(Transcribed page contents)
============

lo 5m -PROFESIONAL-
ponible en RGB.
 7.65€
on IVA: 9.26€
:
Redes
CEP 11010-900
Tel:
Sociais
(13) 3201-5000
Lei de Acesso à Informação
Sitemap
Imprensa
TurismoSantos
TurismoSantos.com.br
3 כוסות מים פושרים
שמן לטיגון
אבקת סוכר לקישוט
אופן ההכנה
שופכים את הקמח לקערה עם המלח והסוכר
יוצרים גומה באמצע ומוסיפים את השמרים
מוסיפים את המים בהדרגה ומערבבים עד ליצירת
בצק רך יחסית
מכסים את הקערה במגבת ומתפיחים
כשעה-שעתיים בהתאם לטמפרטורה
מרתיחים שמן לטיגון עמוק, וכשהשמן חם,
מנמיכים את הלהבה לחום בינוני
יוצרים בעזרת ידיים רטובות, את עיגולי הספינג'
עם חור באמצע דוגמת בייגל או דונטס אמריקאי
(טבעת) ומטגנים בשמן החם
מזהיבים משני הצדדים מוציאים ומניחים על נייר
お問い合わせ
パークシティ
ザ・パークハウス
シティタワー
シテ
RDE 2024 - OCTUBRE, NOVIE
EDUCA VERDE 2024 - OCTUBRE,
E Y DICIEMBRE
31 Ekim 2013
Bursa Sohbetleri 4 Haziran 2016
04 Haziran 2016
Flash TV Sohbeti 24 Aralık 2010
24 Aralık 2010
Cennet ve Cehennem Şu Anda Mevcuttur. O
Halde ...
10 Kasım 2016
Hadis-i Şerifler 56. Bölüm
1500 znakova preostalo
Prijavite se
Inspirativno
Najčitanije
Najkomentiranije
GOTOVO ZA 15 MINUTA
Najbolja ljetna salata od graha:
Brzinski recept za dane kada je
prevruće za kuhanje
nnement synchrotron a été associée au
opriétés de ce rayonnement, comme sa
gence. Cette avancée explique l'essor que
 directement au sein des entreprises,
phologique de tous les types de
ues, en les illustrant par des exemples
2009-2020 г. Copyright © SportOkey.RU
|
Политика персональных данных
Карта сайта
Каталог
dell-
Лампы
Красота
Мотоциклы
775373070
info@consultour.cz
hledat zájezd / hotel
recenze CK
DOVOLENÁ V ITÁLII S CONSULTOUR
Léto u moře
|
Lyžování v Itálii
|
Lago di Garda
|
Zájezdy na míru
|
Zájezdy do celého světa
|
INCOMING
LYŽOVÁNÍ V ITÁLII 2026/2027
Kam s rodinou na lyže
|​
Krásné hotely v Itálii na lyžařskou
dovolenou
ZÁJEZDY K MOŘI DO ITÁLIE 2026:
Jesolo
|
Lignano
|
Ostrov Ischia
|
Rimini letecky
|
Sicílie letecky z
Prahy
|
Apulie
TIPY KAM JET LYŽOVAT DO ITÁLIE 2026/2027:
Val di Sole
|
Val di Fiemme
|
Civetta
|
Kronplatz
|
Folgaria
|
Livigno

============

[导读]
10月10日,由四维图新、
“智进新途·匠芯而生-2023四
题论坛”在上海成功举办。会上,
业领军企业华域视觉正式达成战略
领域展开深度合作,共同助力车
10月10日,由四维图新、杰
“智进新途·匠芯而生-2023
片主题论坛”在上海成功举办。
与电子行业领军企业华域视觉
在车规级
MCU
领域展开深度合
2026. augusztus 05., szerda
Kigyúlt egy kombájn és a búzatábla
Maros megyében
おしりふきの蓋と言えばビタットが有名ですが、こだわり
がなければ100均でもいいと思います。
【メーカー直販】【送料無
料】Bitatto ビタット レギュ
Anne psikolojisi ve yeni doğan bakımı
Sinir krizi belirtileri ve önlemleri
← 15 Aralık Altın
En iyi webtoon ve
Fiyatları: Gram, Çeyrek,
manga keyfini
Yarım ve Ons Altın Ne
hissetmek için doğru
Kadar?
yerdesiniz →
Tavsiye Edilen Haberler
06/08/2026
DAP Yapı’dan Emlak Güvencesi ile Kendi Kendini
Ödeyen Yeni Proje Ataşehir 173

============

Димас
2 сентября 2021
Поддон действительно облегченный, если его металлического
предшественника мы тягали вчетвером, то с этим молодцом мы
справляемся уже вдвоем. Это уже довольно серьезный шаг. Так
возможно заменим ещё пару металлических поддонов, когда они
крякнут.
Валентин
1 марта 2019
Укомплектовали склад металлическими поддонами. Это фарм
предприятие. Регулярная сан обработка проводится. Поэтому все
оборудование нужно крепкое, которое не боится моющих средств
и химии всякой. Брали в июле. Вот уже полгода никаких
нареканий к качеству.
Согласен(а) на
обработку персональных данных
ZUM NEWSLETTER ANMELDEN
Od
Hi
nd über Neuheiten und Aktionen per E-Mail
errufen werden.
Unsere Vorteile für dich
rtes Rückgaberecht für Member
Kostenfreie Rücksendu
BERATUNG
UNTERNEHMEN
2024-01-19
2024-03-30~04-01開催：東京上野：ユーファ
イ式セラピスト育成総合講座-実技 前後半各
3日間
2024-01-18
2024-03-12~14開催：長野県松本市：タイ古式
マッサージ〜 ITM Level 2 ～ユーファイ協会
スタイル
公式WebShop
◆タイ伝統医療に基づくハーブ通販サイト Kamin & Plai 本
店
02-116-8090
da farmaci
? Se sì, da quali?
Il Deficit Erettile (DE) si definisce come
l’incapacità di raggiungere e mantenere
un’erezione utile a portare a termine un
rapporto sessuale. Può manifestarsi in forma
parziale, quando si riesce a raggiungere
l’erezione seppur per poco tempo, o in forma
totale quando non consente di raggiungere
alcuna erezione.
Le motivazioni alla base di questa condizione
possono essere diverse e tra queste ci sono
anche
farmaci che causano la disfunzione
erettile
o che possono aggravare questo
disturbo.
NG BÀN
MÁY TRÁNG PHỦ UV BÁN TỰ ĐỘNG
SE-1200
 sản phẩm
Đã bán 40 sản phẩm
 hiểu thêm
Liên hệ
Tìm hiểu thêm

============

Restate word for word the lines of the data above, starting at the line containing "2024-03-30~04-01開催：東京上野：ユーファ" and ending at the line containing "Tìm hiểu thêm", both included, and nothing more.

Response to the task:
2024-03-30~04-01開催：東京上野：ユーファ
イ式セラピスト育成総合講座-実技 前後半各
3日間
2024-01-18
2024-03-12~14開催：長野県松本市：タイ古式
マッサージ〜 ITM Level 2 ～ユーファイ協会
スタイル
公式WebShop
◆タイ伝統医療に基づくハーブ通販サイト Kamin & Plai 本
店
02-116-8090
da farmaci
? Se sì, da quali?
Il Deficit Erettile (DE) si definisce come
l’incapacità di raggiungere e mantenere
un’erezione utile a portare a termine un
rapporto sessuale. Può manifestarsi in forma
parziale, quando si riesce a raggiungere
l’erezione seppur per poco tempo, o in forma
totale quando non consente di raggiungere
alcuna erezione.
Le motivazioni alla base di questa condizione
possono essere diverse e tra queste ci sono
anche
farmaci che causano la disfunzione
erettile
o che possono aggravare questo
disturbo.
NG BÀN
MÁY TRÁNG PHỦ UV BÁN TỰ ĐỘNG
SE-1200
 sản phẩm
Đã bán 40 sản phẩm
 hiểu thêm
Liên hệ
Tìm hiểu thêm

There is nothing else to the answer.